The base-clogging will happen in situations where Crisp can go to 3B, but Ortiz isn’t going to try for home, so he’s staying on 3B. So, at the minimum, it has to be a single. A hitter will get a single 17% of the time, meaning 7 times we have the minimum requirements (.17 * 40). Of those 7 times, Ortiz will score 2-3 times and stay at 3B 4-5 times, meaning that the trailing runner will be stuck at 2B 2-3 times.
Crisp would probably have made it to 3B, sans base-cloggers, 3-4 times. So, the base-clogging Ortiz would block the speedy Crisp one time per season.
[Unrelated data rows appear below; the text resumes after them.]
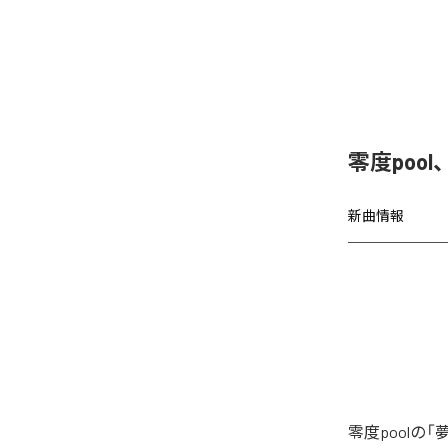
零度poo
新曲情報
零度pool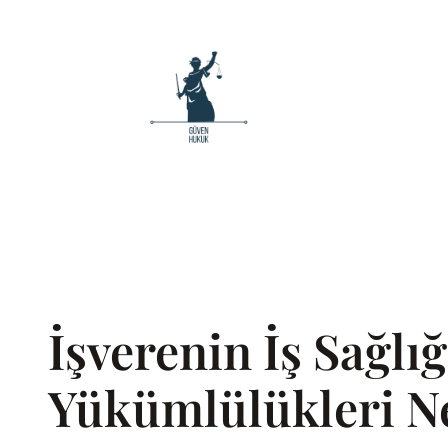
İçeriğe
geç
İşverenin İş Sağl
Yükümlülükleri Ne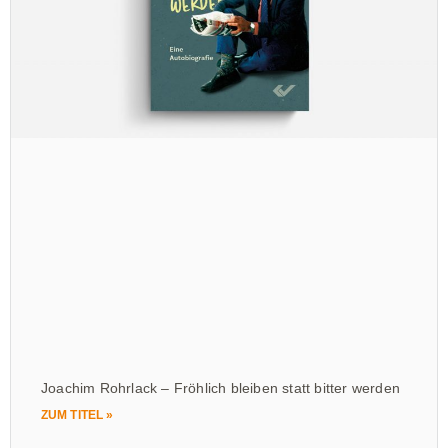
Joachim Rohrlack – Fröhlich bleiben statt bitter werden
ZUM TITEL »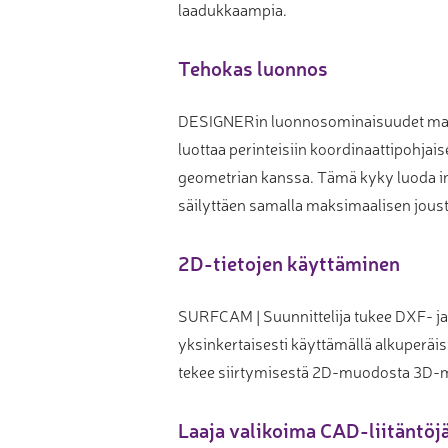
laadukkaampia.
Tehokas luonnos
DESIGNERin luonnosominaisuudet mahdo
luottaa perinteisiin koordinaattipohj
geometrian kanssa. Tämä kyky luoda int
säilyttäen samalla maksimaalisen jous
2D-tietojen käyttäminen
SURFCAM | Suunnittelija tukee DXF- ja
yksinkertaisesti käyttämällä alkuperäisi
tekee siirtymisestä 2D-muodosta 3D-
Laaja valikoima CAD-liitäntöj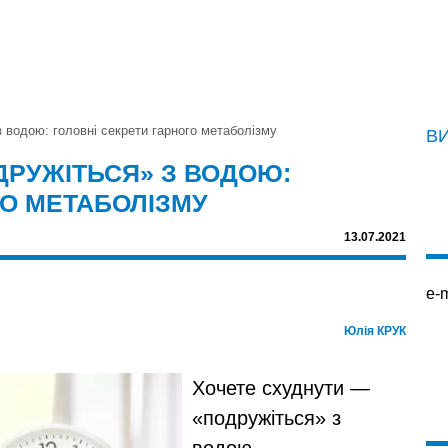
 водою: головні секрети гарного метаболізму
ВИ
ДРУЖІТЬСЯ» З ВОДОЮ:
ГО МЕТАБОЛІЗМУ
13.07.2021
e-m
Юлія КРУК
Хочете схуднути —
«подружіться» з
водою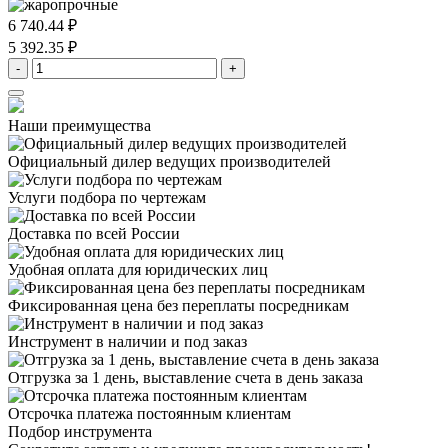
6 740.44 ₽
5 392.35 ₽
-
+
Наши преимущества
Официальный дилер
ведущих производителей
Услуги подбора
по чертежам
Доставка
по всей России
Удобная оплата
для юридических лиц
Фиксированная цена
без переплаты посредникам
Инструмент в наличии
и под заказ
Отгрузка за 1 день,
выставление счета в день заказа
Отсрочка платежа
постоянным клиентам
Подбор инструмента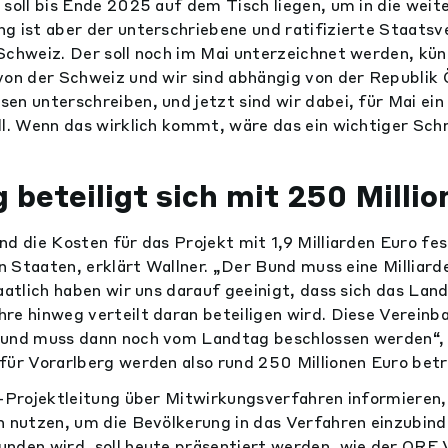
 soll bis Ende 2025 auf dem Tisch liegen, um in die weit
g ist aber der unterschriebene und ratifizierte Staats
Schweiz. Der soll noch im Mai unterzeichnet werden, kün
von der Schweiz und wir sind abhängig von der Republik 
en unterschreiben, und jetzt sind wir dabei, für Mai ei
ll. Wenn das wirklich kommt, wäre das ein wichtiger Schr
 beteiligt sich mit 250 Milli
nd die Kosten für das Projekt mit 1,9 Milliarden Euro fes
en Staaten, erklärt Wallner. „Der Bund muss eine Milliard
taatlich haben wir uns darauf geeinigt, dass sich das Lan
re hinweg verteilt daran beteiligen wird. Diese Vereinb
 und muss dann noch vom Landtag beschlossen werden“, s
für Vorarlberg werden also rund 250 Millionen Euro bet
i-Projektleitung über Mitwirkungsverfahren informieren,
h nutzen, um die Bevölkerung in das Verfahren einzubind
nden wird, soll heute präsentiert werden, wie der ORF 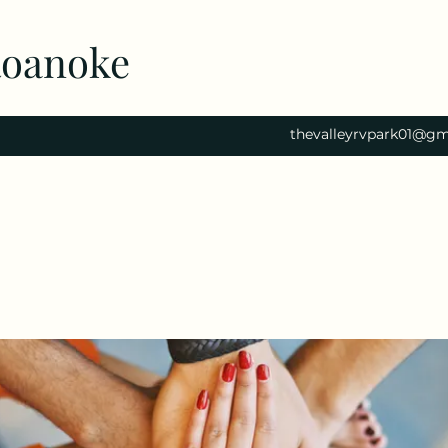
Roanoke
thevalleyrvpark01@gm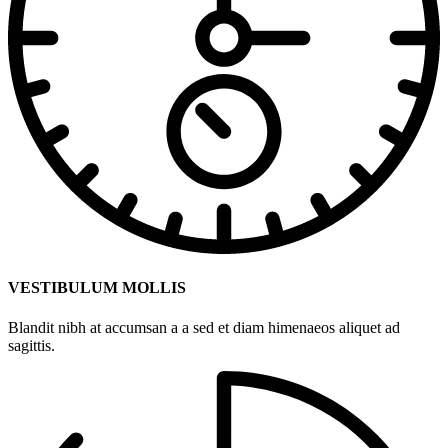
VESTIBULUM MOLLIS
Blandit nibh at accumsan a a sed et diam himenaeos aliquet ad
sagittis.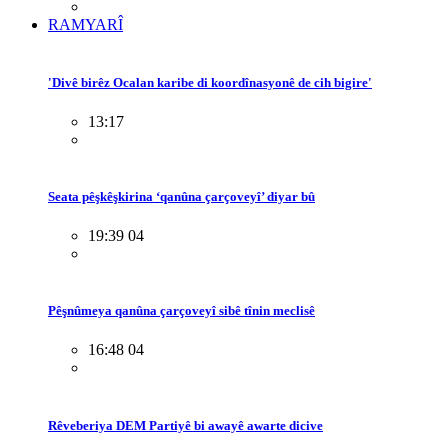
RAMYARÎ
'Divê birêz Ocalan karibe di koordînasyonê de cih bigire'
13:17
Seata pêşkêşkirina ‘qanûna çarçoveyî’ diyar bû
19:39 04
Pêşnûmeya qanûna çarçoveyî sibê tînin meclisê
16:48 04
Rêveberiya DEM Partiyê bi awayê awarte dicive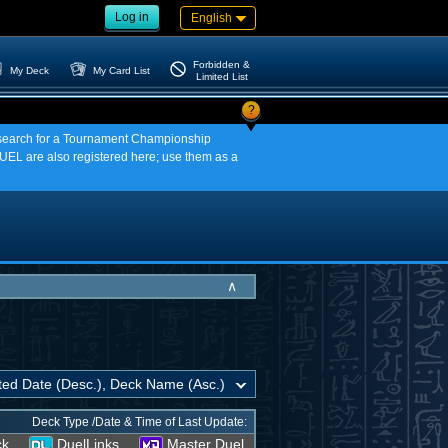
Log in
English
Forbidden &
My Deck
My Card List
Limited List
?
an search for a Tournament Championship
EL are also registered here; use them as a
∧
Deck Type /Date & Time of Last Update:
ck
DuelLinks
Master Duel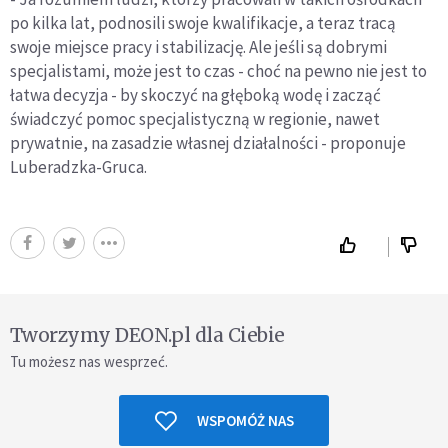
po kilka lat, podnosili swoje kwalifikacje, a teraz tracą
swoje miejsce pracy i stabilizację. Ale jeśli są dobrymi
specjalistami, może jest to czas - choć na pewno nie jest to
łatwa decyzja - by skoczyć na głęboką wodę i zacząć
świadczyć pomoc specjalistyczną w regionie, nawet
prywatnie, na zasadzie własnej działalności - proponuje
Luberadzka-Gruca.
Tworzymy DEON.pl dla Ciebie
Tu możesz nas wesprzeć.
WSPOMÓŻ NAS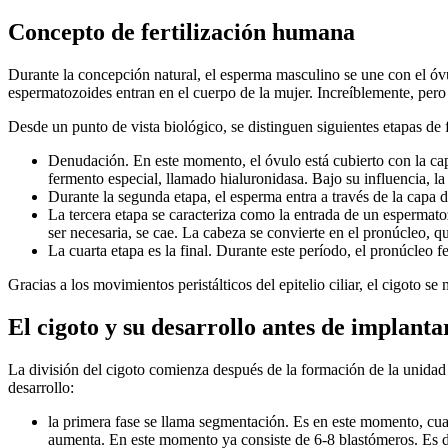
Concepto de fertilización humana
Durante la concepción natural, el esperma masculino se une con el óv
espermatozoides entran en el cuerpo de la mujer. Increíblemente, pero e
Desde un punto de vista biológico, se distinguen siguientes etapas de f
Denudación. En este momento, el óvulo está cubierto con la capa 
fermento especial, llamado hialuronidasa. Bajo su influencia, la
Durante la segunda etapa, el esperma entra a través de la capa 
La tercera etapa se caracteriza como la entrada de un espermatoz
ser necesaria, se cae. La cabeza se convierte en el pronúcleo, 
La cuarta etapa es la final. Durante este período, el pronúcleo
Gracias a los movimientos peristálticos del epitelio ciliar, el cigoto se
El cigoto y su desarrollo antes de implanta
La división del cigoto comienza después de la formación de la unidad e
desarrollo:
la primera fase se llama segmentación. Es en este momento, cua
aumenta. En este momento ya consiste de 6-8 blastómeros. Es du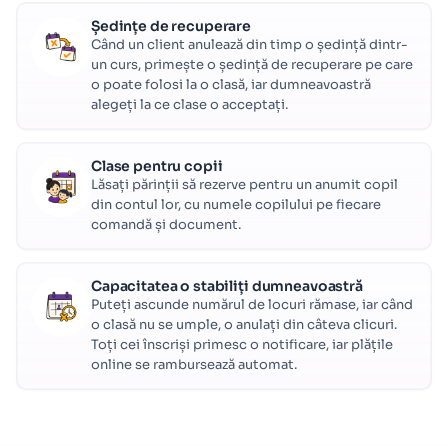
Ședințe de recuperare
Când un client anulează din timp o ședință dintr-
un curs, primește o ședință de recuperare pe care
o poate folosi la o clasă, iar dumneavoastră
alegeți la ce clase o acceptați.
Clase pentru copii
Lăsați părinții să rezerve pentru un anumit copil
din contul lor, cu numele copilului pe fiecare
comandă și document.
Capacitatea o stabiliți dumneavoastră
Puteți ascunde numărul de locuri rămase, iar când
o clasă nu se umple, o anulați din câteva clicuri.
Toți cei înscriși primesc o notificare, iar plățile
online se rambursează automat.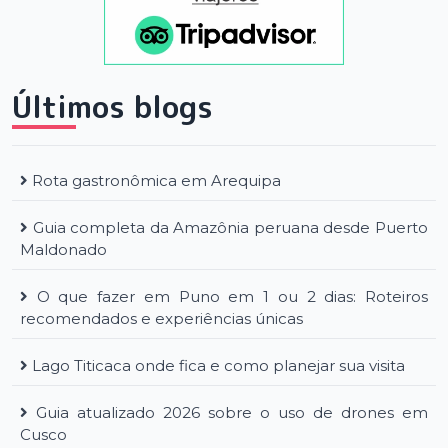
Últimos blogs
Rota gastronômica em Arequipa
Guia completa da Amazônia peruana desde Puerto
Maldonado
O que fazer em Puno em 1 ou 2 dias: Roteiros
recomendados e experiências únicas
Lago Titicaca onde fica e como planejar sua visita
Guia atualizado 2026 sobre o uso de drones em
Cusco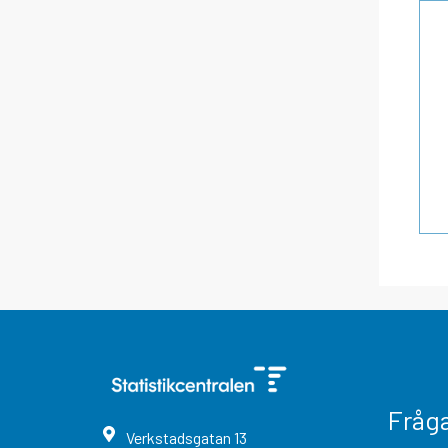
Fråg
Verkstadsgatan
13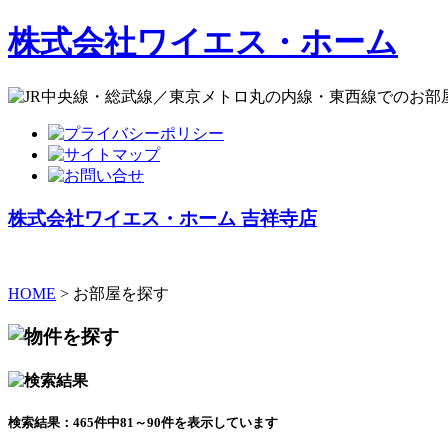
株式会社ワイエス・ホーム
株式会社ワイエス・ホーム 吉祥寺店
HOME
> お部屋を探す
検索結果：465件中81～90件を表示しています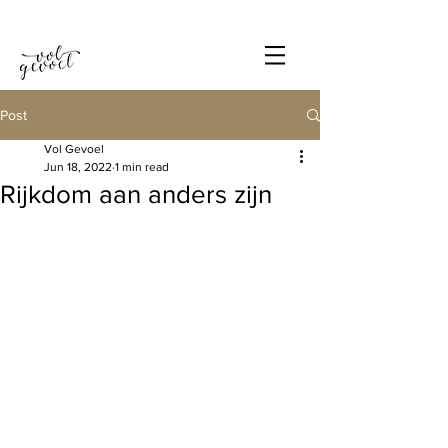
Post
Vol Gevoel
Jun 18, 2022
1 min read
Rijkdom aan anders zijn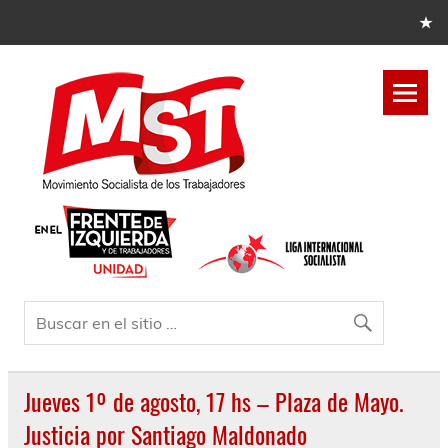
Jueves 1º de agosto, 17 hs – Plaza de Mayo.
Justicia por Santiago Maldonado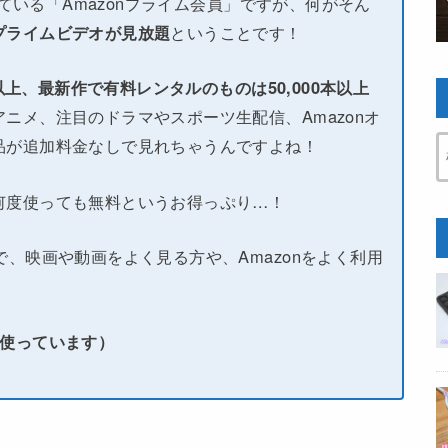
している「Amazonプライム会員」ですが、何がそん
プライムビデオが見放題
ということです！
本以上、最新作で有料レンタルのものは50,000本以上
ニメ、注目のドラマやスポーツ生配信、Amazonオ
品が追加料金なしで見れちゃうんですよね！
何度使っても無料というお得っぷり…！
で、映画や動画をよく見る方や、Amazonをよく利用
い使っています）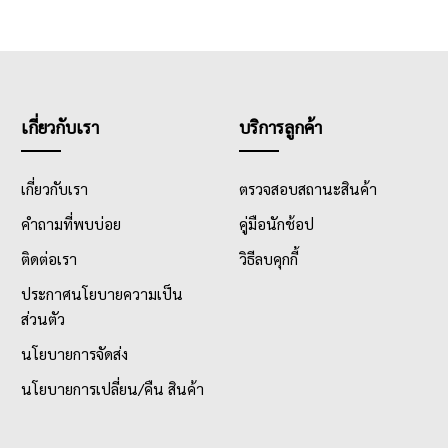
เกี่ยวกับเรา
บริการลูกค้า
เกี่ยวกับเรา
ตรวจสอบสถานะสินค้า
คำถามที่พบบ่อย
คู่มือนักช้อป
ติดต่อเรา
วิธีลบคุกกี้
ประกาศนโยบายความเป็น
ส่วนตัว
นโยบายการจัดส่ง
นโยบายการเปลี่ยน/คืน สินค้า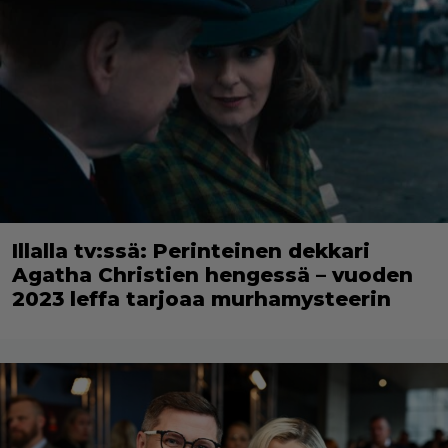
Illalla tv:ssä: Perinteinen dekkari
Agatha Christien hengessä – vuoden
2023 leffa tarjoaa murhamysteerin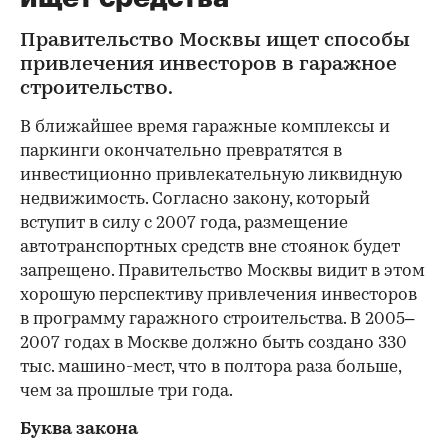
Правительство Москвы ищет способы
привлечения инвесторов в гаражное
строительство.
В ближайшее время гаражные комплексы и
паркинги окончательно превратятся в
инвестиционно привлекательную ликвидную
недвижимость. Согласно закону, который
вступит в силу с 2007 года, размещение
автотранспортных средств вне стоянок будет
запрещено. Правительство Москвы видит в этом
хорошую перспективу привлечения инвесторов
в программу гаражного строительства. В 2005–
2007 годах в Москве должно быть создано 330
тыс. машино-мест, что в полтора раза больше,
чем за прошлые три года.
Буква закона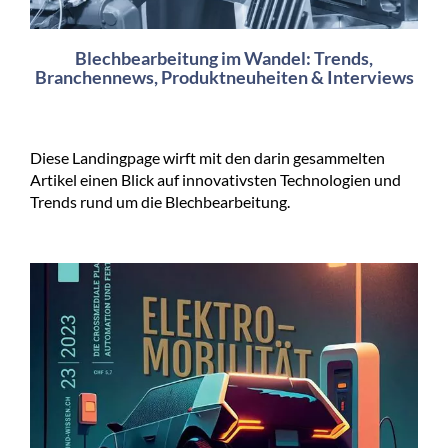
Blechbearbeitung im Wandel: Trends,
Branchennews, Produktneuheiten & Interviews
Diese Landingpage wirft mit den darin gesammelten
Artikel einen Blick auf innovativsten Technologien und
Trends rund um die Blechbearbeitung.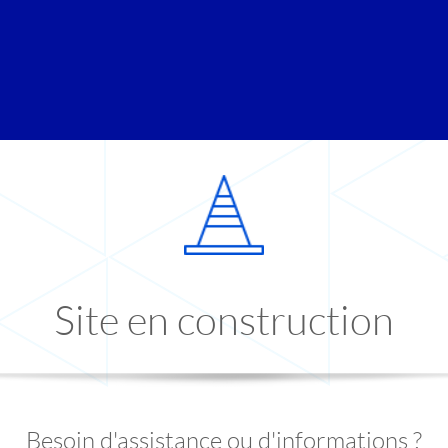
Site en construction
Besoin d'assistance ou d'informations ?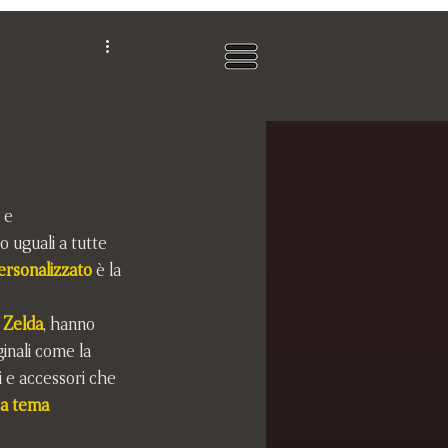
 e 
 uguali a tutte 
ersonalizzato
 è la 
 Zelda
, hanno 
ginali come la 
li e accessori che 
a tema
So, yes, McCarver was right. It is possible for a slow runner to clog the bases for a faster runner. One base for the season; that’s the cost.
Tom,
I’m glad you did that study because I heard Joe Morgan talking on ESPN the other night about Jose Reyes and how he’s more valuable at the leadoff spot than other guys with high OBP’s because he can, and I quote, “score from first on a single, go to third on any single, etc. and that other high OBP guys like Youkilies may get on base but they can’t score runs, and the the most important thing a leadoff guy can do is score runs.” I was taken aback by Morgan’s comments (as always), and your study proves that guys like Jose Reyes who don’t “clog the bases” hardly help their team in that aspect.